[[ Data provided open ]]

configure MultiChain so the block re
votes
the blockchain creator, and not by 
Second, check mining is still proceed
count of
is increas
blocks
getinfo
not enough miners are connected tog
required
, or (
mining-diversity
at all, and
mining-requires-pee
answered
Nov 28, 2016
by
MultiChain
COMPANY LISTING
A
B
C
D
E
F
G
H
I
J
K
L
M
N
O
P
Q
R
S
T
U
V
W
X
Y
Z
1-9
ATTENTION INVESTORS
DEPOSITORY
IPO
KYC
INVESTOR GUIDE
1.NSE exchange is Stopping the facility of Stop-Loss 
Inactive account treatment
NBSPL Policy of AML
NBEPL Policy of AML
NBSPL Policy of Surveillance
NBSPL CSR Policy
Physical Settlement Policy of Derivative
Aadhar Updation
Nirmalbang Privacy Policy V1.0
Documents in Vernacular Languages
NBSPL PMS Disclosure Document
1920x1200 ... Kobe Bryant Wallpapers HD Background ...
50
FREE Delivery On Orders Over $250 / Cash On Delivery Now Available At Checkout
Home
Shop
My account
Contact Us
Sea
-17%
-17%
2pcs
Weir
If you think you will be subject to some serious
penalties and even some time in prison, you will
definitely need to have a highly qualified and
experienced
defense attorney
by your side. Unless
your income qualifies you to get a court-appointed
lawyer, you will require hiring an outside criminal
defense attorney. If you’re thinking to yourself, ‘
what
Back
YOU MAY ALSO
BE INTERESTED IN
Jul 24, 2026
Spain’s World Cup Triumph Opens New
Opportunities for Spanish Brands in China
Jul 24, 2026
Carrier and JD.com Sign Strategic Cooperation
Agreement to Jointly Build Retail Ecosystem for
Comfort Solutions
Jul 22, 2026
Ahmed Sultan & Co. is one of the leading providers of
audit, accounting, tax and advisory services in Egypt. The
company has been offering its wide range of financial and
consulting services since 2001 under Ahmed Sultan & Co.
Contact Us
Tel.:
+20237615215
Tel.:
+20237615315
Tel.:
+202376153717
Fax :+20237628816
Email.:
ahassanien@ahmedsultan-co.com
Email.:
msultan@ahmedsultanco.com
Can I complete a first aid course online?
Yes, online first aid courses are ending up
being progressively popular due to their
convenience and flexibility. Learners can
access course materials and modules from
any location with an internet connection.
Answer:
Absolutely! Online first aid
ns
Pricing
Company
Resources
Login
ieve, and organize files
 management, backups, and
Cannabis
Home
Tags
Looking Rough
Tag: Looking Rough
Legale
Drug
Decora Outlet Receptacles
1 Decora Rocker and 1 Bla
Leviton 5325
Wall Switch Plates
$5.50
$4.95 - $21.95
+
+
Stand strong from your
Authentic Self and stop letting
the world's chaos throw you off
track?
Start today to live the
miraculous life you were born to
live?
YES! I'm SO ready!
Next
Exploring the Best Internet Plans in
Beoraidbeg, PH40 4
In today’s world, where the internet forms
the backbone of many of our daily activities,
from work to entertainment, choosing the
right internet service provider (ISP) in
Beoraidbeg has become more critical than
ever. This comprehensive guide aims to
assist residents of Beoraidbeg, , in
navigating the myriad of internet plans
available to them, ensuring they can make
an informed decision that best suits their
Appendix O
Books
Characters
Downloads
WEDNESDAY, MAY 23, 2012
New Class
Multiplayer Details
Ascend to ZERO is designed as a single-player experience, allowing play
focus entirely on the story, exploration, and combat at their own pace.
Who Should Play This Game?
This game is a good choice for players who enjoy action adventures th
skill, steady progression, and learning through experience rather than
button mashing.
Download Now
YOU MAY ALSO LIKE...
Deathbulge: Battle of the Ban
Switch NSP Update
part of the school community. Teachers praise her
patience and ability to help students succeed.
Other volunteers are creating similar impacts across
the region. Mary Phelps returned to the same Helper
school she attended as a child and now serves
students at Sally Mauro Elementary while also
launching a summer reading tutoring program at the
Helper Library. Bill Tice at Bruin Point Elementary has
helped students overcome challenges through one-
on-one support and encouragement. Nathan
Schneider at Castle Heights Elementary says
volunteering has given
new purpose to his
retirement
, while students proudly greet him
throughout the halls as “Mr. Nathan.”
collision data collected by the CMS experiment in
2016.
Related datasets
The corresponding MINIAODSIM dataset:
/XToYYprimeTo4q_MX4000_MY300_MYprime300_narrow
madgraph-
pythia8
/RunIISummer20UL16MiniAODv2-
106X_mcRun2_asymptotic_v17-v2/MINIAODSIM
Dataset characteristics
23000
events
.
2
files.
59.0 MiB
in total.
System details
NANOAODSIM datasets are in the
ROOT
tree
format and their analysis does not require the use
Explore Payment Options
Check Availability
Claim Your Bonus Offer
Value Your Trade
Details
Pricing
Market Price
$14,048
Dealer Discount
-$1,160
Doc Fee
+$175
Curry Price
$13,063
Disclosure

[[ Data provided closed ]]

Work required: Copy out every record exactly; leave nothing out.

Result of the exercise:
configure MultiChain so the block re
votes
the blockchain creator, and not by 
Second, check mining is still proceed
count of
is increas
blocks
getinfo
not enough miners are connected tog
required
, or (
mining-diversity
at all, and
mining-requires-pee
answered
Nov 28, 2016
by
MultiChain
COMPANY LISTING
A
B
C
D
E
F
G
H
I
J
K
L
M
N
O
P
Q
R
S
T
U
V
W
X
Y
Z
1-9
ATTENTION INVESTORS
DEPOSITORY
IPO
KYC
INVESTOR GUIDE
1.NSE exchange is Stopping the facility of Stop-Loss 
Inactive account treatment
NBSPL Policy of AML
NBEPL Policy of AML
NBSPL Policy of Surveillance
NBSPL CSR Policy
Physical Settlement Policy of Derivative
Aadhar Updation
Nirmalbang Privacy Policy V1.0
Documents in Vernacular Languages
NBSPL PMS Disclosure Document
1920x1200 ... Kobe Bryant Wallpapers HD Background ...
50
FREE Delivery On Orders Over $250 / Cash On Delivery Now Available At Checkout
Home
Shop
My account
Contact Us
Sea
-17%
-17%
2pcs
Weir
If you think you will be subject to some serious
penalties and even some time in prison, you will
definitely need to have a highly qualified and
experienced
defense attorney
by your side. Unless
your income qualifies you to get a court-appointed
lawyer, you will require hiring an outside criminal
defense attorney. If you’re thinking to yourself, ‘
what
Back
YOU MAY ALSO
BE INTERESTED IN
Jul 24, 2026
Spain’s World Cup Triumph Opens New
Opportunities for Spanish Brands in China
Jul 24, 2026
Carrier and JD.com Sign Strategic Cooperation
Agreement to Jointly Build Retail Ecosystem for
Comfort Solutions
Jul 22, 2026
Ahmed Sultan & Co. is one of the leading providers of
audit, accounting, tax and advisory services in Egypt. The
company has been offering its wide range of financial and
consulting services since 2001 under Ahmed Sultan & Co.
Contact Us
Tel.:
+20237615215
Tel.:
+20237615315
Tel.:
+202376153717
Fax :+20237628816
Email.:
ahassanien@ahmedsultan-co.com
Email.:
msultan@ahmedsultanco.com
Can I complete a first aid course online?
Yes, online first aid courses are ending up
being progressively popular due to their
convenience and flexibility. Learners can
access course materials and modules from
any location with an internet connection.
Answer:
Absolutely! Online first aid
ns
Pricing
Company
Resources
Login
ieve, and organize files
 management, backups, and
Cannabis
Home
Tags
Looking Rough
Tag: Looking Rough
Legale
Drug
Decora Outlet Receptacles
1 Decora Rocker and 1 Bla
Leviton 5325
Wall Switch Plates
$5.50
$4.95 - $21.95
+
+
Stand strong from your
Authentic Self and stop letting
the world's chaos throw you off
track?
Start today to live the
miraculous life you were born to
live?
YES! I'm SO ready!
Next
Exploring the Best Internet Plans in
Beoraidbeg, PH40 4
In today’s world, where the internet forms
the backbone of many of our daily activities,
from work to entertainment, choosing the
right internet service provider (ISP) in
Beoraidbeg has become more critical than
ever. This comprehensive guide aims to
assist residents of Beoraidbeg, , in
navigating the myriad of internet plans
available to them, ensuring they can make
an informed decision that best suits their
Appendix O
Books
Characters
Downloads
WEDNESDAY, MAY 23, 2012
New Class
Multiplayer Details
Ascend to ZERO is designed as a single-player experience, allowing play
focus entirely on the story, exploration, and combat at their own pace.
Who Should Play This Game?
This game is a good choice for players who enjoy action adventures th
skill, steady progression, and learning through experience rather than
button mashing.
Download Now
YOU MAY ALSO LIKE...
Deathbulge: Battle of the Ban
Switch NSP Update
part of the school community. Teachers praise her
patience and ability to help students succeed.
Other volunteers are creating similar impacts across
the region. Mary Phelps returned to the same Helper
school she attended as a child and now serves
students at Sally Mauro Elementary while also
launching a summer reading tutoring program at the
Helper Library. Bill Tice at Bruin Point Elementary has
helped students overcome challenges through one-
on-one support and encouragement. Nathan
Schneider at Castle Heights Elementary says
volunteering has given
new purpose to his
retirement
, while students proudly greet him
throughout the halls as “Mr. Nathan.”
collision data collected by the CMS experiment in
2016.
Related datasets
The corresponding MINIAODSIM dataset:
/XToYYprimeTo4q_MX4000_MY300_MYprime300_narrow
madgraph-
pythia8
/RunIISummer20UL16MiniAODv2-
106X_mcRun2_asymptotic_v17-v2/MINIAODSIM
Dataset characteristics
23000
events
.
2
files.
59.0 MiB
in total.
System details
NANOAODSIM datasets are in the
ROOT
tree
format and their analysis does not require the use
Explore Payment Options
Check Availability
Claim Your Bonus Offer
Value Your Trade
Details
Pricing
Market Price
$14,048
Dealer Discount
-$1,160
Doc Fee
+$175
Curry Price
$13,063
Disclosure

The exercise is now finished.